**Action item:**
Report every line below that has the string "Amazon" in it.
(Entries shown)
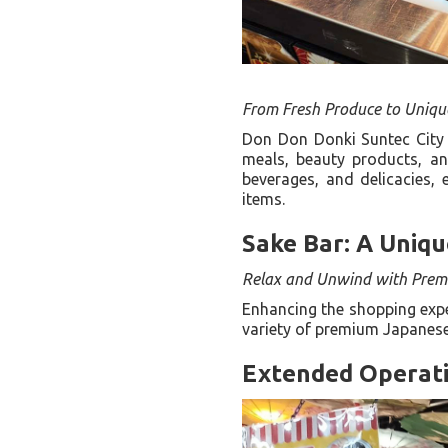
From Fresh Produce to Uniqu
Don Don Donki Suntec City 
meals, beauty products, an
beverages, and delicacies, 
items.
Sake Bar: A Uniqu
Relax and Unwind with Prem
Enhancing the shopping exper
variety of premium Japanese
Extended Operati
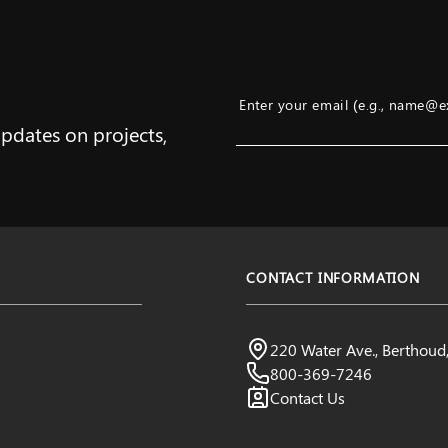
Enter your email (e.g., name@
updates on projects,
Example: name@example.com
CONTACT INFORMATION
Northern Water
220 Water Ave., Berthou
Visit us:
800-369-7246
Contact Us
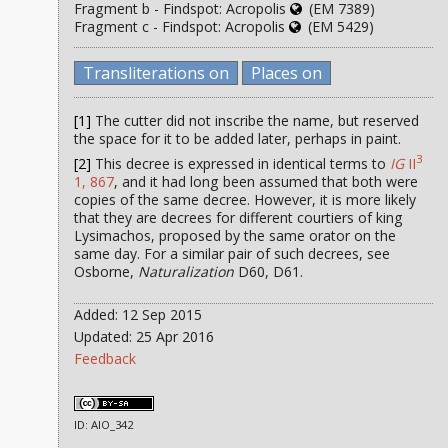
Fragment b - Findspot: Acropolis
(EM 7389)
Fragment c - Findspot: Acropolis
(EM 5429)
Transliterations on
Places on
[1]
The cutter did not inscribe the name, but reserved
the space for it to be added later, perhaps in paint.
3
[2]
This decree is expressed in identical terms to
IG
II
1, 867
, and it had long been assumed that both were
copies of the same decree. However, it is more likely
that they are decrees for different courtiers of king
Lysimachos, proposed by the same orator on the
same day. For a similar pair of such decrees, see
Osborne,
Naturalization
D60, D61.
Added: 12 Sep 2015
Updated: 25 Apr 2016
Feedback
ID: AIO_342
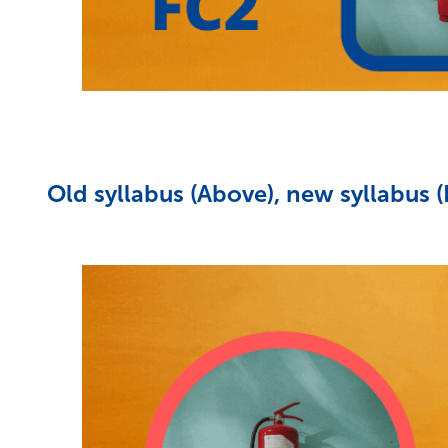
Old syllabus (Above), new syllabus 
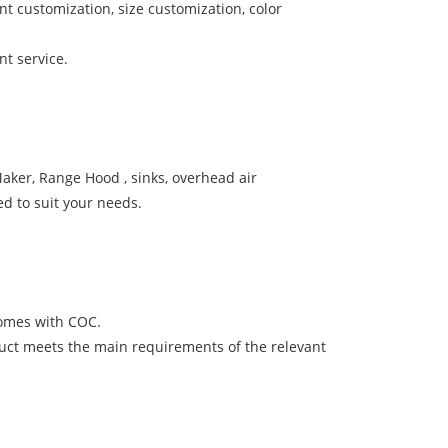
 customization, size customization, color
t service.
aker, Range Hood , sinks, overhead air
d to suit your needs.
comes with COC.
uct meets the main requirements of the relevant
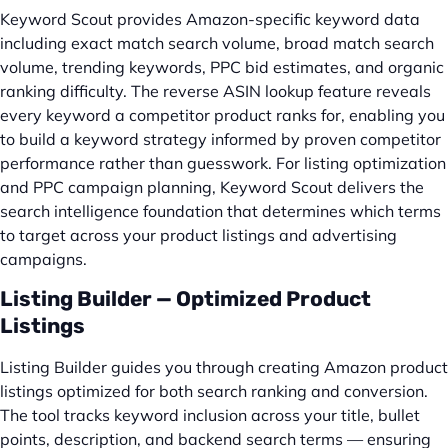
Keyword Scout provides Amazon-specific keyword data
including exact match search volume, broad match search
volume, trending keywords, PPC bid estimates, and organic
ranking difficulty. The reverse ASIN lookup feature reveals
every keyword a competitor product ranks for, enabling you
to build a keyword strategy informed by proven competitor
performance rather than guesswork. For listing optimization
and PPC campaign planning, Keyword Scout delivers the
search intelligence foundation that determines which terms
to target across your product listings and advertising
campaigns.
Listing Builder — Optimized Product
Listings
Listing Builder guides you through creating Amazon product
listings optimized for both search ranking and conversion.
The tool tracks keyword inclusion across your title, bullet
points, description, and backend search terms — ensuring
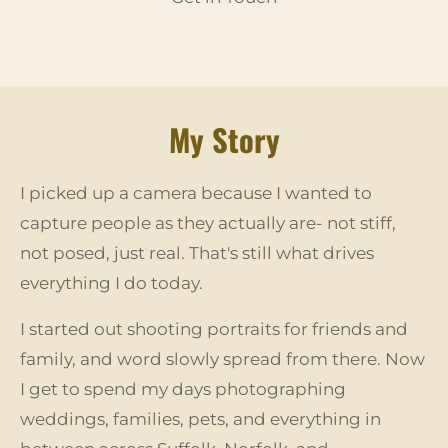
My Story
I picked up a camera because I wanted to
capture people as they actually are- not stiff,
not posed, just real. That's still what drives
everything I do today.
I started out shooting portraits for friends and
family, and word slowly spread from there. Now
I get to spend my days photographing
weddings, families, pets, and everything in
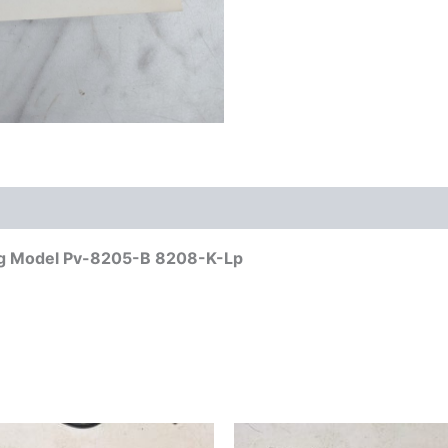
log Model Pv-8205-B 8208-K-Lp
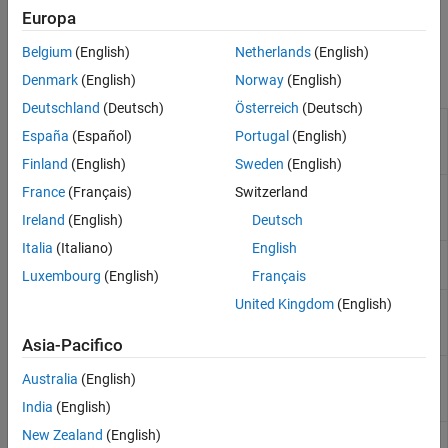
Standalone Target Computer Operation
and log signals on the development computer or target
Europa
Profiling and Tracing for Performance
computer.
Optimization
Belgium
(English)
Netherlands
(English)
Applications
Objects
Denmark
(English)
Norway
(English)
Troubleshooting in Simulink Real-Time
Deutschland
(Deutsch)
Österreich
(Deutsch)
Represent real-time
Target
España
(Español)
Portugal
(English)
application and target
computer status
Finland
(English)
Sweden
(English)
Represent application
Application
France
(Français)
Switzerland
files on development
Ireland
(English)
Deutsch
computer
Italia
(Italiano)
English
Create real-time
Instrument
instrument object
Luxembourg
(English)
Français
United Kingdom
(English)
Create real-time
slrealtime.instrument.LineStyle
instrument LineStyle
object
(Since R2022b)
Asia-Pacifico
Create a system log
SystemLog
Australia
(English)
object that contains the
current console log
India
(English)
New Zealand
(English)
Target computer model
Stimulation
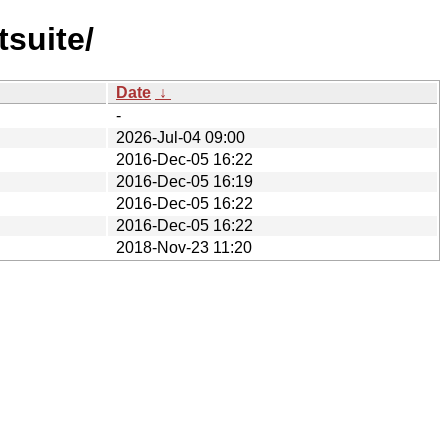
tsuite/
Date
↓
-
2026-Jul-04 09:00
2016-Dec-05 16:22
2016-Dec-05 16:19
2016-Dec-05 16:22
2016-Dec-05 16:22
2018-Nov-23 11:20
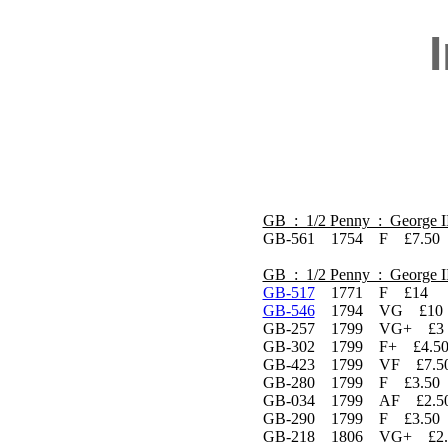
GB : 1/2 Penny : George I
GB-561 1754 F £7.50
GB : 1/2 Penny : George I
GB-517
1771 F £14
GB-546
1794 VG £10 P
GB-257 1799 VG+ £3
GB-302 1799 F+ £4.5
GB-423 1799 VF £7.5
GB-280 1799 F £3.50
GB-034 1799 AF £2.5
GB-290 1799 F £3.50
GB-218 1806 VG+ £2.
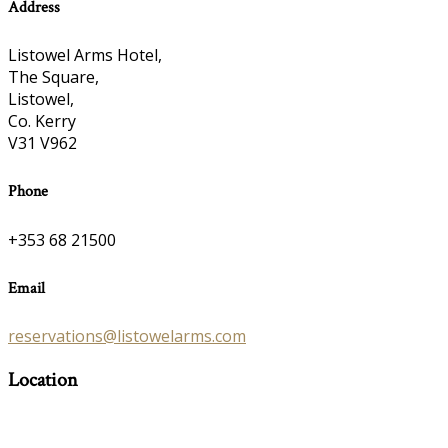
Address
Listowel Arms Hotel,
The Square,
Listowel,
Co. Kerry
V31 V962
Phone
+353 68 21500
Email
reservations@listowelarms.com
Location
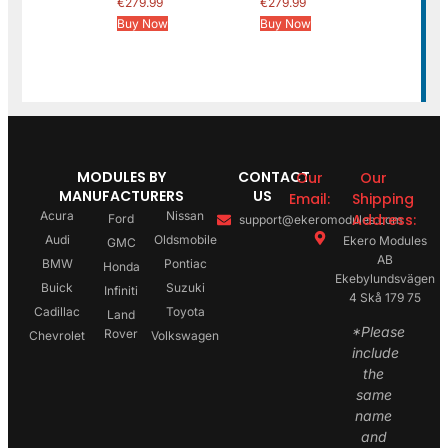
€
279.99
€
279.99
Buy Now
Buy Now
MODULES BY
CONTACT
Our
Our
MANUFACTURERS
US
Email:
Shipping
Acura
Nissan
Address:
Ford
support@ekeromodules.com
Audi
Oldsmobile
Ekero Modules
GMC
AB
BMW
Pontiac
Honda
Ekebylundsvägen
Buick
Suzuki
Infiniti
4 Skå 179 75
Cadillac
Toyota
Land
*Please
Rover
Chevrolet
Volkswagen
include
the
same
name
and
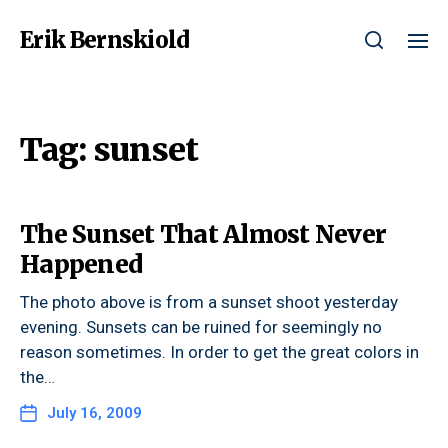
Erik Bernskiold
Tag:
sunset
The Sunset That Almost Never
Happened
The photo above is from a sunset shoot yesterday
evening. Sunsets can be ruined for seemingly no
reason sometimes. In order to get the great colors in
the…
July 16, 2009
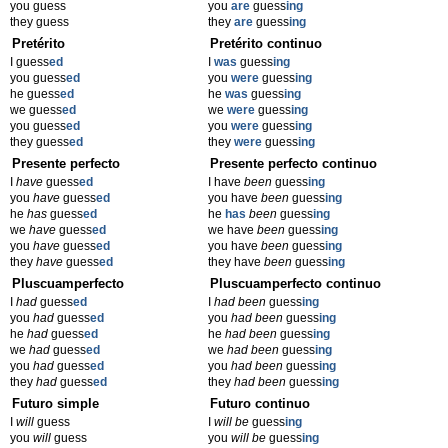
you guess
you
are
guess
ing
they guess
they
are
guess
ing
Pretérito
Pretérito continuo
I guess
ed
I
was
guess
ing
you guess
ed
you
were
guess
ing
he guess
ed
he
was
guess
ing
we guess
ed
we
were
guess
ing
you guess
ed
you
were
guess
ing
they guess
ed
they
were
guess
ing
Presente perfecto
Presente perfecto continuo
I
have
guess
ed
I have
been
guess
ing
you
have
guess
ed
you have
been
guess
ing
he
has
guess
ed
he
has
been
guess
ing
we
have
guess
ed
we have
been
guess
ing
you
have
guess
ed
you have
been
guess
ing
they
have
guess
ed
they have
been
guess
ing
Pluscuamperfecto
Pluscuamperfecto continuo
I
had
guess
ed
I
had been
guess
ing
you
had
guess
ed
you
had been
guess
ing
he
had
guess
ed
he
had been
guess
ing
we
had
guess
ed
we
had been
guess
ing
you
had
guess
ed
you
had been
guess
ing
they
had
guess
ed
they
had been
guess
ing
Futuro simple
Futuro continuo
I
will
guess
I
will be
guess
ing
you
will
guess
you
will be
guess
ing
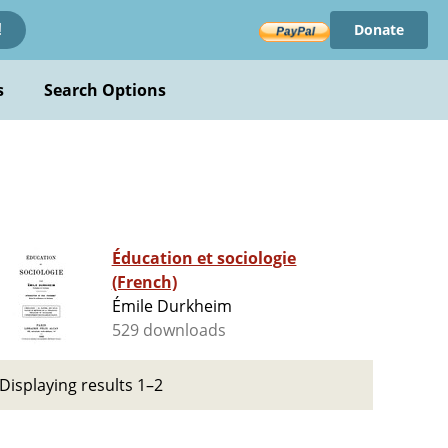
Donate
!
s
Search Options
Éducation et sociologie
(French)
Émile Durkheim
529 downloads
Displaying results 1–2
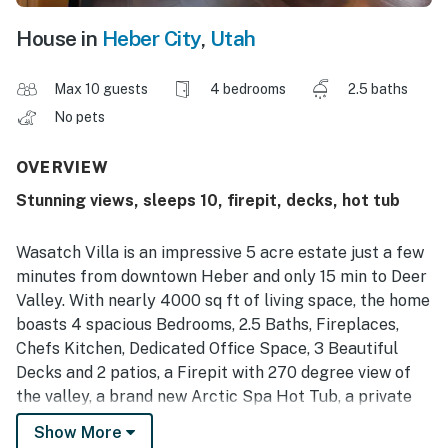
House in
Heber City
,
Utah
Max 10 guests
4 bedrooms
2.5 baths
No pets
OVERVIEW
Stunning views, sleeps 10, firepit, decks, hot tub
Wasatch Villa is an impressive 5 acre estate just a few
minutes from downtown Heber and only 15 min to Deer
Valley. With nearly 4000 sq ft of living space, the home
boasts 4 spacious Bedrooms, 2.5 Baths, Fireplaces,
Chefs Kitchen, Dedicated Office Space, 3 Beautiful
Decks and 2 patios, a Firepit with 270 degree view of
the valley, a brand new Arctic Spa Hot Tub, a private
backyard, tons of parking including a large 4 car
Show More
garage and Views inside and out that are difficult to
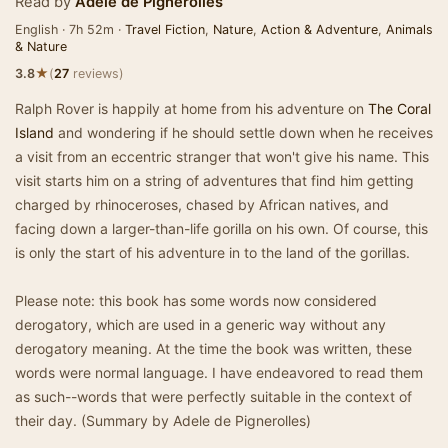
Read by
Adele de Pignerolles
English · 7h 52m ·
Travel Fiction
,
Nature
,
Action & Adventure
,
Animals
& Nature
★
3.8
(
27
reviews)
Ralph Rover is happily at home from his adventure on
The Coral
Island
and wondering if he should settle down when he receives
a visit from an eccentric stranger that won't give his name. This
visit starts him on a string of adventures that find him getting
charged by rhinoceroses, chased by African natives, and
facing down a larger-than-life gorilla on his own. Of course, this
is only the start of his adventure in to the land of the gorillas.
Please note: this book has some words now considered
derogatory, which are used in a generic way without any
derogatory meaning. At the time the book was written, these
words were normal language. I have endeavored to read them
as such--words that were perfectly suitable in the context of
their day. (Summary by Adele de Pignerolles)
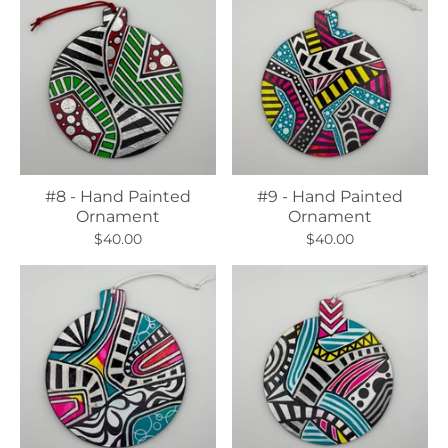
#8 - Hand Painted
#9 - Hand Painted
Ornament
Ornament
$40.00
$40.00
(End Entries shown)
**Reply:**
Keyword Scout provides Amazon-specific keyword data
Listing Builder guides you through creating Amazon product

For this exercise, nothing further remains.